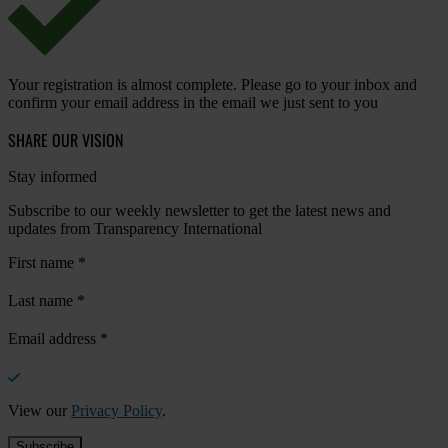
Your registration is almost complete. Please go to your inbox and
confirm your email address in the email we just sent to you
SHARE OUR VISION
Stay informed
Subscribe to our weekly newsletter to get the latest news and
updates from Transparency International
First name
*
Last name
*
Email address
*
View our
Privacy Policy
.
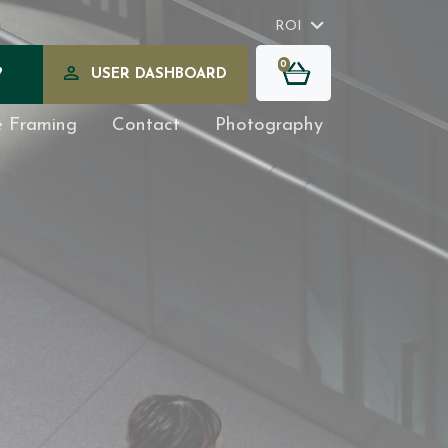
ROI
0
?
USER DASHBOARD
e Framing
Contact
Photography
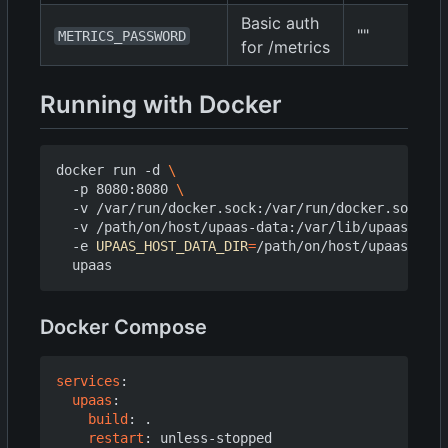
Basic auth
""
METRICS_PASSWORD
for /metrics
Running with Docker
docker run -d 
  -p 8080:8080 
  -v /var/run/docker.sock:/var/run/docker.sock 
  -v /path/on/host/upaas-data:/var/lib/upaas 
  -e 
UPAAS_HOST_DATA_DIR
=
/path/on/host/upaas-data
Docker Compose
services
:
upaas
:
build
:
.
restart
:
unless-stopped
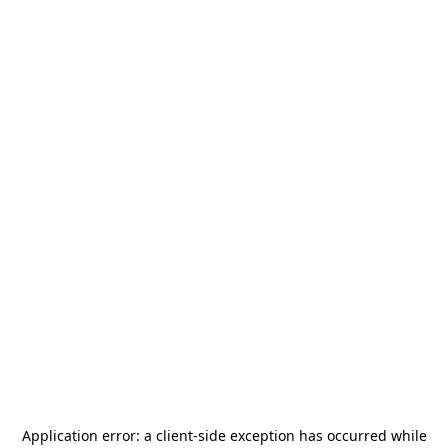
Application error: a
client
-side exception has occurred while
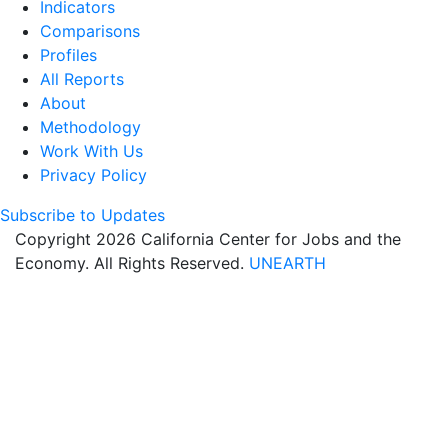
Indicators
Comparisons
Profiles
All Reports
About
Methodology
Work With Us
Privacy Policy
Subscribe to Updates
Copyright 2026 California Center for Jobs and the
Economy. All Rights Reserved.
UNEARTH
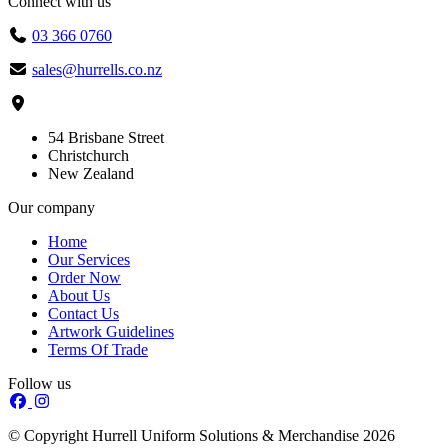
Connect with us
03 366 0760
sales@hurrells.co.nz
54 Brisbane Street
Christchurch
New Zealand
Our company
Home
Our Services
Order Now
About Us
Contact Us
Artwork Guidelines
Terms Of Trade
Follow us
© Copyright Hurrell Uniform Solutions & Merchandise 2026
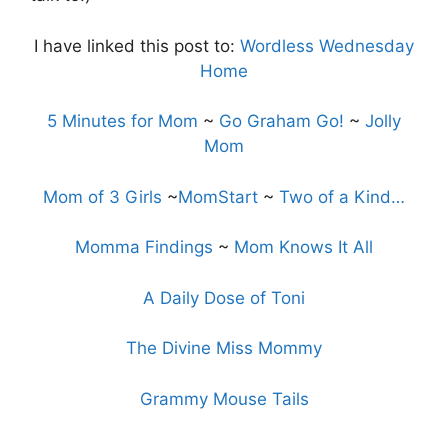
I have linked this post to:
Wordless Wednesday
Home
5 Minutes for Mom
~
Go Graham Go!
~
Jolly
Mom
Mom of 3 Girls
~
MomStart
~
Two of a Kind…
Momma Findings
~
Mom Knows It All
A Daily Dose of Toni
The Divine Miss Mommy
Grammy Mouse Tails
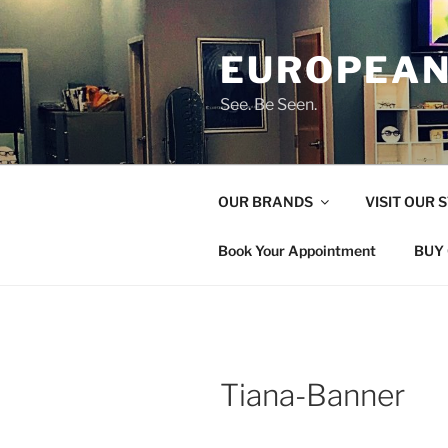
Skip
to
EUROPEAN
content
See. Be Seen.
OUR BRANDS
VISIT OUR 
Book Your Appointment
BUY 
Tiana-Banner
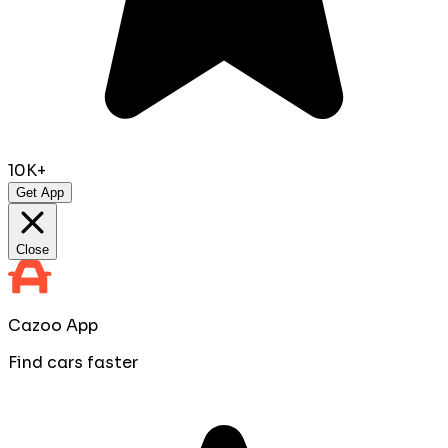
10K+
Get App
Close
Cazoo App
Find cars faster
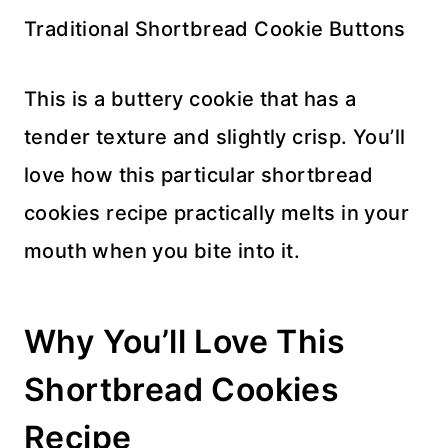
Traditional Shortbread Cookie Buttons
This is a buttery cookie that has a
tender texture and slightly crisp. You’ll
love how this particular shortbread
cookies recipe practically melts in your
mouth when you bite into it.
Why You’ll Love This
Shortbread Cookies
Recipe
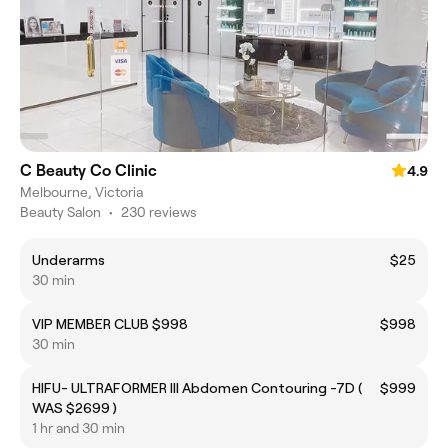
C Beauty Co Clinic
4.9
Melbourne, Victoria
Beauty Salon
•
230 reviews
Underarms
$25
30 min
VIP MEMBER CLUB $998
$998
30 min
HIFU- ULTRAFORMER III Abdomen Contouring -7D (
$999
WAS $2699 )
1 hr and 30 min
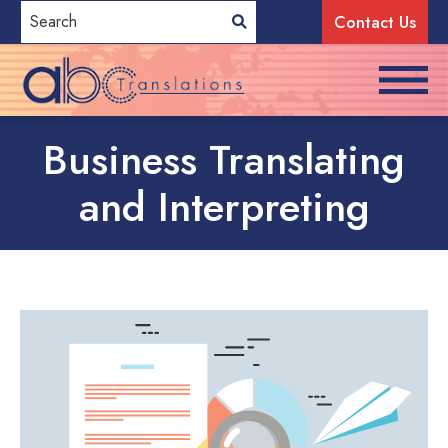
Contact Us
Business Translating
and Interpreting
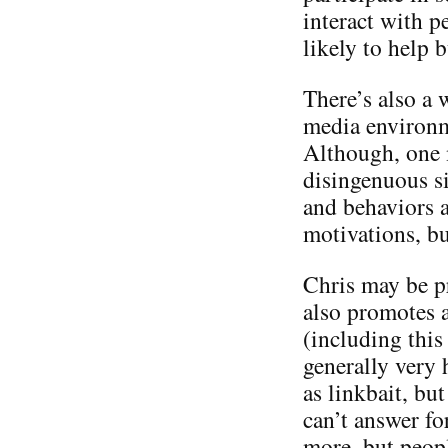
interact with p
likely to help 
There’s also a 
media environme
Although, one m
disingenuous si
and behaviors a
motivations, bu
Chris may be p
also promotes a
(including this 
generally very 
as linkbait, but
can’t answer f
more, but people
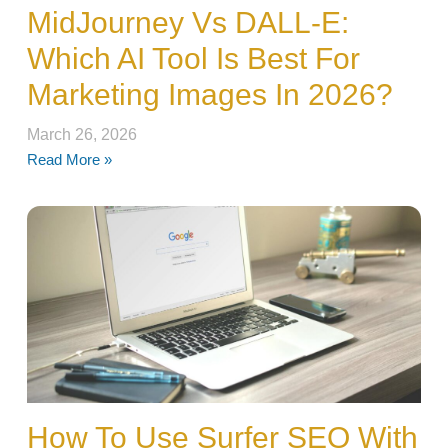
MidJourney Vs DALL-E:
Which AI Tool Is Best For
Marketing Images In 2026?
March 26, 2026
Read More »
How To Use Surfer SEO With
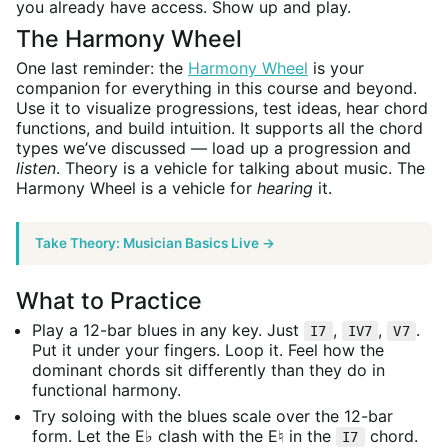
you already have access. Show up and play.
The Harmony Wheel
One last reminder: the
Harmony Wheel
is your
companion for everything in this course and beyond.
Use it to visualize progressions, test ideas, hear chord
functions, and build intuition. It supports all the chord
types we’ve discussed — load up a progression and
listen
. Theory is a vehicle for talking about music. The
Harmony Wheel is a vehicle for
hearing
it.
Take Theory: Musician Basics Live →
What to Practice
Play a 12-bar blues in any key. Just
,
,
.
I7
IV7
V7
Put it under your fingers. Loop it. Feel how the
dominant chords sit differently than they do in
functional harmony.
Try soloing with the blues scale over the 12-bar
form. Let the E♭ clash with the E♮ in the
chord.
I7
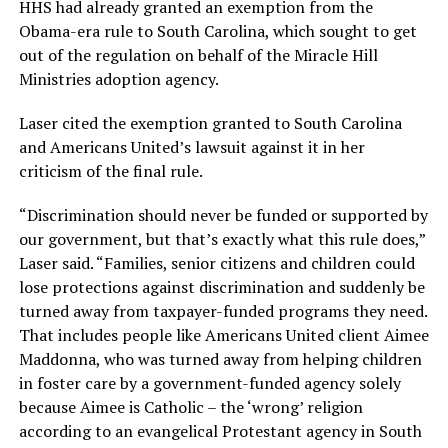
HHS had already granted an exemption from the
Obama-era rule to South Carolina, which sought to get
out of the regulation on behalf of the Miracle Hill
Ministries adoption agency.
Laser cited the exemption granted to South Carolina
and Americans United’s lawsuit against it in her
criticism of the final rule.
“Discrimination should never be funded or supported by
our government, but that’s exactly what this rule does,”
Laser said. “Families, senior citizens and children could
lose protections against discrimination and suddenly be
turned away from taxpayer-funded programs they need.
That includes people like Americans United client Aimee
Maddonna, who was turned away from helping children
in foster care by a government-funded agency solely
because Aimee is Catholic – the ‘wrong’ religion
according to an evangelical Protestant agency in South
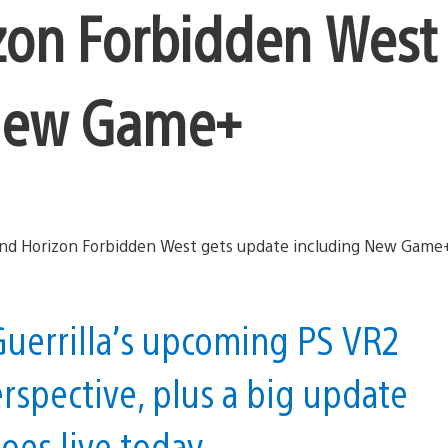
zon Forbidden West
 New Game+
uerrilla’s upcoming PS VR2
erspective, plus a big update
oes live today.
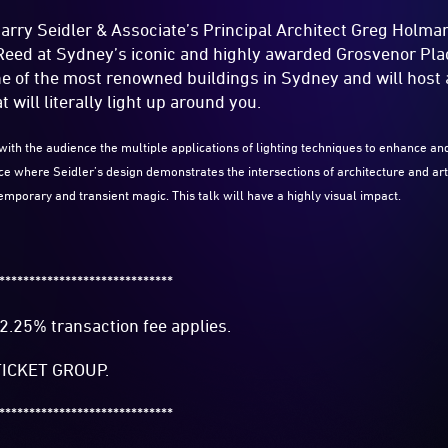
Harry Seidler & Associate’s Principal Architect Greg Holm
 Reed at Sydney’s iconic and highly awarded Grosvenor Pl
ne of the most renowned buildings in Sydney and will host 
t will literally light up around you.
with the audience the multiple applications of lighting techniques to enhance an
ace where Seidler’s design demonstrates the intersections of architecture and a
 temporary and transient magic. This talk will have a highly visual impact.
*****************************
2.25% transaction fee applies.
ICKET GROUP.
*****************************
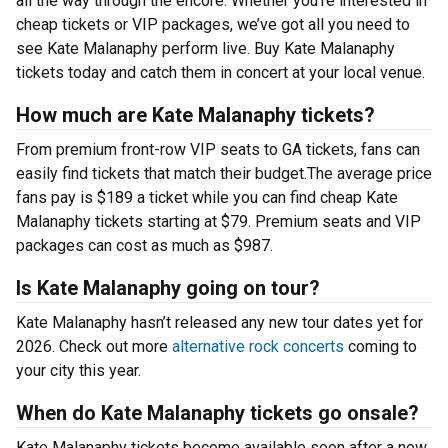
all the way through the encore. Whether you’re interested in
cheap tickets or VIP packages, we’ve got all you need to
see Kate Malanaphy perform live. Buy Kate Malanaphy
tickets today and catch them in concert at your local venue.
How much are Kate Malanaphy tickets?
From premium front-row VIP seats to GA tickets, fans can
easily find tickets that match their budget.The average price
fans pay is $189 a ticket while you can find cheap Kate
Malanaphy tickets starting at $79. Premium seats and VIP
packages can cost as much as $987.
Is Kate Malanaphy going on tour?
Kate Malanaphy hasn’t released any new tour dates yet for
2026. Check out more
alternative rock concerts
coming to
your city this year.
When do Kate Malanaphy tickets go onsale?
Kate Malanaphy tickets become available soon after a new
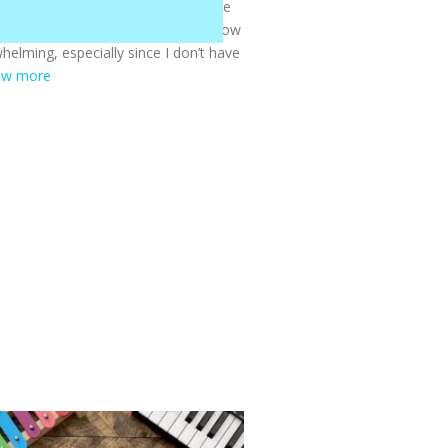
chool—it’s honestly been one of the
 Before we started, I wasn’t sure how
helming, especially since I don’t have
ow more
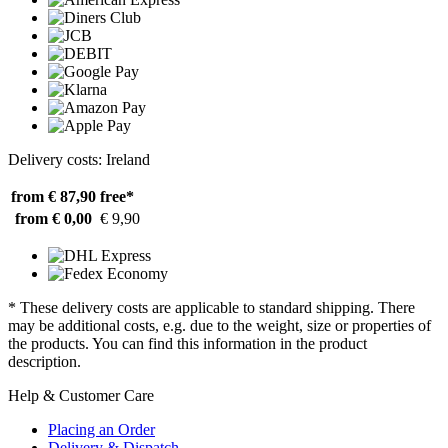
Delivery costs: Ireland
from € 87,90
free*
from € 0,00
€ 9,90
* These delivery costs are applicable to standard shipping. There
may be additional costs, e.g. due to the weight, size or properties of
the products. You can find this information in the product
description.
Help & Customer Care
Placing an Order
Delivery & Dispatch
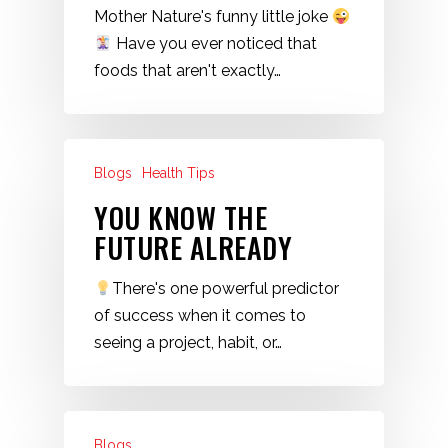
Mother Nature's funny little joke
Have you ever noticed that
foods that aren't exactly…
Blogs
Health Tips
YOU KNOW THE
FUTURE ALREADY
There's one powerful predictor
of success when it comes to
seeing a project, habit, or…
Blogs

┄┄┄┄┄┄┄┄┄┄┄┄┄┄┄┄┄┄┄┄

▶ [What you are asked to do]
Find every line above where the word "seats" occurs, and copy that line.

▶ [Answer to the exercise]
From premium front-row VIP seats to GA tickets, fans can
Malanaphy tickets starting at $79. Premium seats and VIP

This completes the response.